Tech Force Contender 89 Air Rifle Review
The newest series of guns from Tech Force has arrived on American shores, and this Chinese-made powerhouse compares very nicely with many European models. At 46” long and weighing in around 7.5 pounds, it is a full-size airgun meant for the adult shooter.
Fit and Finish
Below you see the Contender 89 to the right of the RWS
350. Notice the checkering is comparable in quality and placement on
the gun, with the RWS 350 being the longer of the two guns by about an inch. It
sports a very nice hardwood stock that really fills the hand of the shooter. A
nice rubber buttpad with an excellent fit finishes off the attractive hardwood
The forward stock screws are hidden behind a plastic cover that gives the appearance of a spanner screw head, but if you remove the cover, you’ll find the standard Phillips-head screw where you would normally expect it to be. Keeping these screws tight proved to be a deciding factor in gaining accuracy during the test firing.
The trigger and trigger guard are both plastic. However, I noticed in the side-by-side comparison to the RWS 350 that the 350 also sported a plastic trigger guard. The safety is located in front of the trigger, easy to reach with your trigger finger.
A well-fitting rubber buttpad adorns the rear of the gun, assisting in controlling the recoil of the magnum springer.
Shooting the Contender 89
Upon first receiving the two Contender 89’s for a test (one in .177, the other in .22), I cleaned out the barrels, removing the oil and grease used for a preservative by the manufacturer. As you can see, it is a good idea to clean the barrel before ever firing the gun. However, this isn’t just found on Chinese guns…..my Beeman R-9 had similar deposits in its barrel when I first received it.

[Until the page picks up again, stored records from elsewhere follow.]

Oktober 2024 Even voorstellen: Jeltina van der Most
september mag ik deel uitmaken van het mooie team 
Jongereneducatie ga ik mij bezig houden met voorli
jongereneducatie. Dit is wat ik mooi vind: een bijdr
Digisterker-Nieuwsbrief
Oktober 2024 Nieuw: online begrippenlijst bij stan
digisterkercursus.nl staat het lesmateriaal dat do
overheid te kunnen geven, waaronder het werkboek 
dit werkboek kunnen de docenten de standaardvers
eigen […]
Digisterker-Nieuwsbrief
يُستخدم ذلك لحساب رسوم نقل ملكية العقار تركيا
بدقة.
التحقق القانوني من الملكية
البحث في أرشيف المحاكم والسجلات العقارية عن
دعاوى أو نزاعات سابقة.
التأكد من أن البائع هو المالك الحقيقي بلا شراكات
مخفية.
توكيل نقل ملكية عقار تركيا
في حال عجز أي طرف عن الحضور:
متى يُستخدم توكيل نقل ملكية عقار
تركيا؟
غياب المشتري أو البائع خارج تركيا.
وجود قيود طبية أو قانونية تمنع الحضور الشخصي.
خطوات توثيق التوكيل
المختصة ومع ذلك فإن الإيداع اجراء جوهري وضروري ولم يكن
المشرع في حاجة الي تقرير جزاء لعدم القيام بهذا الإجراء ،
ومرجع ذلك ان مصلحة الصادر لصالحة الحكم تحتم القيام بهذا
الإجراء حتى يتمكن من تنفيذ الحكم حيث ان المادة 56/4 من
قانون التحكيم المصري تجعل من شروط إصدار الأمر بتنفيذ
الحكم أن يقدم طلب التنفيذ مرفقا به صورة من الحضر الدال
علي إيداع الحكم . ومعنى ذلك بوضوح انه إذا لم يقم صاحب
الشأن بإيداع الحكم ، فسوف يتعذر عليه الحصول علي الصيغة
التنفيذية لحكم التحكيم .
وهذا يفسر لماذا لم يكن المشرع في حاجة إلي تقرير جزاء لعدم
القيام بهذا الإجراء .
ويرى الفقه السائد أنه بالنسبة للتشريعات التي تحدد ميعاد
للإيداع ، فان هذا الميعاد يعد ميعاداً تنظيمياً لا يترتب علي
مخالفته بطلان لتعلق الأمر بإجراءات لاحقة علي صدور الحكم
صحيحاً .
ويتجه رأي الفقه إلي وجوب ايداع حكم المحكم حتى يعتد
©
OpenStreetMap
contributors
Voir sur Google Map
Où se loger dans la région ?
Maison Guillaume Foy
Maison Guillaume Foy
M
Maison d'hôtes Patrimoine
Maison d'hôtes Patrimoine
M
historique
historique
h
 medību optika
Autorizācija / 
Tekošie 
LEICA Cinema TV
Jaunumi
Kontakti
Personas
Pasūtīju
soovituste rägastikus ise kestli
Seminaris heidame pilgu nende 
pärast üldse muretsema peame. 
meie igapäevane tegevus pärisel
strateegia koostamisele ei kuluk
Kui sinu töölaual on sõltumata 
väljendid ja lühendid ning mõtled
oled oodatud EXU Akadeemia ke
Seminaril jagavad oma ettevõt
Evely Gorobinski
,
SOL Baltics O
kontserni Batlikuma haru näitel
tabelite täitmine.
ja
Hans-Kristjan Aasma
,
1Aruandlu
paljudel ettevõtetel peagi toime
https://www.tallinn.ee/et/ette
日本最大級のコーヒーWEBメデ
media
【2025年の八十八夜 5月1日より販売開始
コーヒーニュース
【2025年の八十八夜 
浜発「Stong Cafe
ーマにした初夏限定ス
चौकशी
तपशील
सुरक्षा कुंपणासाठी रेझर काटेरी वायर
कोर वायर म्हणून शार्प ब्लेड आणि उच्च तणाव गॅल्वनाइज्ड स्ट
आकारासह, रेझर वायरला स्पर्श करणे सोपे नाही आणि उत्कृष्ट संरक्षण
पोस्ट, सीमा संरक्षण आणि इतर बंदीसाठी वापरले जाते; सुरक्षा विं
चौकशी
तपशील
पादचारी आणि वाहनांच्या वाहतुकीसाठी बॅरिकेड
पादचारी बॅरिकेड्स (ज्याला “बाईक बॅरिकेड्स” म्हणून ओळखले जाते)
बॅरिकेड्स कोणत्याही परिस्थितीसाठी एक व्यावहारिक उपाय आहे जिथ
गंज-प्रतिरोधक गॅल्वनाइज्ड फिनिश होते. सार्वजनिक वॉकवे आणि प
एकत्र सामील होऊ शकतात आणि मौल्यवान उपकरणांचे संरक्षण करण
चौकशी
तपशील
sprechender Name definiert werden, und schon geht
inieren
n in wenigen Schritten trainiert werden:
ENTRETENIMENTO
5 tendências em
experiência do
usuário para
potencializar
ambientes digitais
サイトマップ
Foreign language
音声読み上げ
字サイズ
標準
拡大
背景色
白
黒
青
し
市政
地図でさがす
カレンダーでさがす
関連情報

The front and rear sights are quality metal, not the cheaper plastic affairs of years past. They are adjustable in both elevation and windage, and work very well if you choose to use the open sights.
In the event you choose to use a scope, the Tech Force 3-12x40 is an excellent choice for this gun. Tech Force scopes are built rugged, and for the money, are some of the best deals on the market today. The Contender 89 comes with a scope stop already installed which you will need to help the scope holds its grip on the scope rails. As I mentioned before, this is a powerful springer, and the scope will creep on you if you don’t fasten it down firmly. Place the scope stop behind the rear mount if possible to keep the mounts from shifting during firing.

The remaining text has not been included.